Work to be completed:
In the material below, find the line that contains "Find the location of a particular element. This" and the line that contains "The image size is (515, 2576).", then write out exactly those two lines and everything between them.

Data for processing:

····················

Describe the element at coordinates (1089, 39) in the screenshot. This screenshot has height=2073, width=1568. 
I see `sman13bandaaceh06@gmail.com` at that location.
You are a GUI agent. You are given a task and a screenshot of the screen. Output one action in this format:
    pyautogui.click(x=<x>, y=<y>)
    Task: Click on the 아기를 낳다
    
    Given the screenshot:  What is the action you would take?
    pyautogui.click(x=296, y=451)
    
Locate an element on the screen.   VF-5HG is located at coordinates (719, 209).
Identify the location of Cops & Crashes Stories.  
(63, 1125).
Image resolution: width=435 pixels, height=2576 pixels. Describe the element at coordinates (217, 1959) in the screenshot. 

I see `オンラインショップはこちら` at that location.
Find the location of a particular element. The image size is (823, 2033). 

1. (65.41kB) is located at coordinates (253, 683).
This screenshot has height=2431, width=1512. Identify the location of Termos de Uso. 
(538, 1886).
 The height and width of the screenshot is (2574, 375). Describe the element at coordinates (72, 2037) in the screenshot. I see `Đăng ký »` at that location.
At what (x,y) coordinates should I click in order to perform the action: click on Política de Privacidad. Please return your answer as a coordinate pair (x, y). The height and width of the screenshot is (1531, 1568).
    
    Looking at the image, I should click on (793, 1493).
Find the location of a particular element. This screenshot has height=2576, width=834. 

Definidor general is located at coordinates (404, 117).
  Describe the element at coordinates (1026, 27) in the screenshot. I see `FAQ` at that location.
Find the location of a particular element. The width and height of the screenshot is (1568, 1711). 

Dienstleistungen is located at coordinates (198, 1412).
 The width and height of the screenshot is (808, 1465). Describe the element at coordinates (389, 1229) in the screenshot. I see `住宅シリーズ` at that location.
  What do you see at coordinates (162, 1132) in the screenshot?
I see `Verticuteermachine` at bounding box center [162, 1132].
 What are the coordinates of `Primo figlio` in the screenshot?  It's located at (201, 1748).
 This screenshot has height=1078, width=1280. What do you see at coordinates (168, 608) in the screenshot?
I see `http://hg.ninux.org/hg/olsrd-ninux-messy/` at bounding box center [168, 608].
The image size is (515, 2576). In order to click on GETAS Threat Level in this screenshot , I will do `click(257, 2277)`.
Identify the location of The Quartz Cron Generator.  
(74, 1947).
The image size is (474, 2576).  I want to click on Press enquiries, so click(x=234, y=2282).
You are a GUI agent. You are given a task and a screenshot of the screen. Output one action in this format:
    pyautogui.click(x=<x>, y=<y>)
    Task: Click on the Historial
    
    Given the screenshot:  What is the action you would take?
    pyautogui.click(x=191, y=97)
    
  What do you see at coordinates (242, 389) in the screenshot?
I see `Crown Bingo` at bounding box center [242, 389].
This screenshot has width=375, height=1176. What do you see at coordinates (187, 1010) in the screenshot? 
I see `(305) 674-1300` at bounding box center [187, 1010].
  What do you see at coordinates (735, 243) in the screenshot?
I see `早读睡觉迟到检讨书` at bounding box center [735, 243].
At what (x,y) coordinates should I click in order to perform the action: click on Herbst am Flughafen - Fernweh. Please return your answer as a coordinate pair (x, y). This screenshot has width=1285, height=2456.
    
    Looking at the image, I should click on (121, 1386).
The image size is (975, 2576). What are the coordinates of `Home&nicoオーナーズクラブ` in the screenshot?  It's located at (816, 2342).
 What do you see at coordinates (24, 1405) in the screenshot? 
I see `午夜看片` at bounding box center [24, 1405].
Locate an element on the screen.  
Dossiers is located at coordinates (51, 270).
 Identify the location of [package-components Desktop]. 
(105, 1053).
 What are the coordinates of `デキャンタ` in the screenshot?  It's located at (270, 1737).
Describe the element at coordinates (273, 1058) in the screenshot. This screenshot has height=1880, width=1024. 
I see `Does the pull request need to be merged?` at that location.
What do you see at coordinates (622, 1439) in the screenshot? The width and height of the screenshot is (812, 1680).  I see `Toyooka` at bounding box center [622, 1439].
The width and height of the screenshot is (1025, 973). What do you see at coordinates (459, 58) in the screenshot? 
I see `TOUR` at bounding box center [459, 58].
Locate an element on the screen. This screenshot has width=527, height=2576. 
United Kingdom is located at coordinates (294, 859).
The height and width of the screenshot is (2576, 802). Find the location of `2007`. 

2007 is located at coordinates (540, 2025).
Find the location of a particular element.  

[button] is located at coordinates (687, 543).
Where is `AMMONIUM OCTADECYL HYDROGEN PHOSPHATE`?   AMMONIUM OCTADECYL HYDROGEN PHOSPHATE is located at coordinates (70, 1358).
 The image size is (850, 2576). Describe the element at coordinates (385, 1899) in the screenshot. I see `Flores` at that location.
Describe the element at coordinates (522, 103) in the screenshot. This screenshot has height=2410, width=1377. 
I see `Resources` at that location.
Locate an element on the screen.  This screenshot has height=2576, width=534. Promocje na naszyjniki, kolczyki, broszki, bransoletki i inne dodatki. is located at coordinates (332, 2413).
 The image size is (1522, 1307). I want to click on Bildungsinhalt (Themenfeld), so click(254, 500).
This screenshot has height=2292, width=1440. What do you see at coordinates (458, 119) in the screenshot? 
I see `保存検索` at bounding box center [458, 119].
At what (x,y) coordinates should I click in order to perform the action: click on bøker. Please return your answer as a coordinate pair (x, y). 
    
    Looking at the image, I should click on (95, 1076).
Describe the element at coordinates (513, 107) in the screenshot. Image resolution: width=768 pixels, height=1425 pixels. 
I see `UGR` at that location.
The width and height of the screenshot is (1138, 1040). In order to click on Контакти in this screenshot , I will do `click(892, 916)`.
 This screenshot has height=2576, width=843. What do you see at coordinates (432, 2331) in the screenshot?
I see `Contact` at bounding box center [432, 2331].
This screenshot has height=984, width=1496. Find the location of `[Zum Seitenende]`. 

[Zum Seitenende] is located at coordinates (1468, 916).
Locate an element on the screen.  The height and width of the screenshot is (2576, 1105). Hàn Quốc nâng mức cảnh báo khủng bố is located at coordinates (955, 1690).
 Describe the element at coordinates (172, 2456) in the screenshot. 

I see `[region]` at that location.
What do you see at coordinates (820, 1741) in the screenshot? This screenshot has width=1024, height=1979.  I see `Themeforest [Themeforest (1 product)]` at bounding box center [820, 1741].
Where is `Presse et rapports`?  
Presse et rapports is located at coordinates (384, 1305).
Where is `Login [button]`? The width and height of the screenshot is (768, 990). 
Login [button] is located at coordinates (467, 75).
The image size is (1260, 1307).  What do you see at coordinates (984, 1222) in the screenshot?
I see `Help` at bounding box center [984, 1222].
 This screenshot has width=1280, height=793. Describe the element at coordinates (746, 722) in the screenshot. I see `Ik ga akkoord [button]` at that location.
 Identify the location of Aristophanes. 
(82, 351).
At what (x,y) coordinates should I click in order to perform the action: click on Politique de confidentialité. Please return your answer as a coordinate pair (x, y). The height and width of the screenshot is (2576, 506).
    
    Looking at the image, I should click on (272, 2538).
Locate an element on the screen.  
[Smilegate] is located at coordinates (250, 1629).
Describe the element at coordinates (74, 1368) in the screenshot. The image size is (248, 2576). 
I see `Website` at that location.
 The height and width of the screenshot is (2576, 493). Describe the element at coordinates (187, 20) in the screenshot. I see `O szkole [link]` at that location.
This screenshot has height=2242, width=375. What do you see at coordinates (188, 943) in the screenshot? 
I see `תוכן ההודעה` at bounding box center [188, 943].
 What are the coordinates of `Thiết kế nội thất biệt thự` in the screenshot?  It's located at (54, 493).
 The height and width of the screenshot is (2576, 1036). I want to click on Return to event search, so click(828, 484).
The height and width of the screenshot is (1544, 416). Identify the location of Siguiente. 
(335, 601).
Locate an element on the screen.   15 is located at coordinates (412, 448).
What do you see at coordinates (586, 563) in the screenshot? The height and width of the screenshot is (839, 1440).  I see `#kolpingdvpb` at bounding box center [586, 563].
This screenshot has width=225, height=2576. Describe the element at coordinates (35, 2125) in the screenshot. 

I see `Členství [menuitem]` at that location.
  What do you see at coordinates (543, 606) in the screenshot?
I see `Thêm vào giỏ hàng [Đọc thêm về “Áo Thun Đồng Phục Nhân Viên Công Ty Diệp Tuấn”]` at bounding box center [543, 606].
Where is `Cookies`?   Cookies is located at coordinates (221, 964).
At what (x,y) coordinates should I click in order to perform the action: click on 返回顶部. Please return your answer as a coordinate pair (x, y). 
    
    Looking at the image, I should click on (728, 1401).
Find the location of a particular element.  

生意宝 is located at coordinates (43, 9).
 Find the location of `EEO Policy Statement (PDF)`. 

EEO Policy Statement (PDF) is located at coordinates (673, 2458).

····················

Result:
Find the location of a particular element. This screenshot has height=2576, width=834. 

Definidor general is located at coordinates (404, 117).
  Describe the element at coordinates (1026, 27) in the screenshot. I see `FAQ` at that location.
Find the location of a particular element. The width and height of the screenshot is (1568, 1711). 

Dienstleistungen is located at coordinates (198, 1412).
 The width and height of the screenshot is (808, 1465). Describe the element at coordinates (389, 1229) in the screenshot. I see `住宅シリーズ` at that location.
  What do you see at coordinates (162, 1132) in the screenshot?
I see `Verticuteermachine` at bounding box center [162, 1132].
 What are the coordinates of `Primo figlio` in the screenshot?  It's located at (201, 1748).
 This screenshot has height=1078, width=1280. What do you see at coordinates (168, 608) in the screenshot?
I see `http://hg.ninux.org/hg/olsrd-ninux-messy/` at bounding box center [168, 608].
The image size is (515, 2576). In order to click on GETAS Threat Level in this screenshot , I will do `click(257, 2277)`.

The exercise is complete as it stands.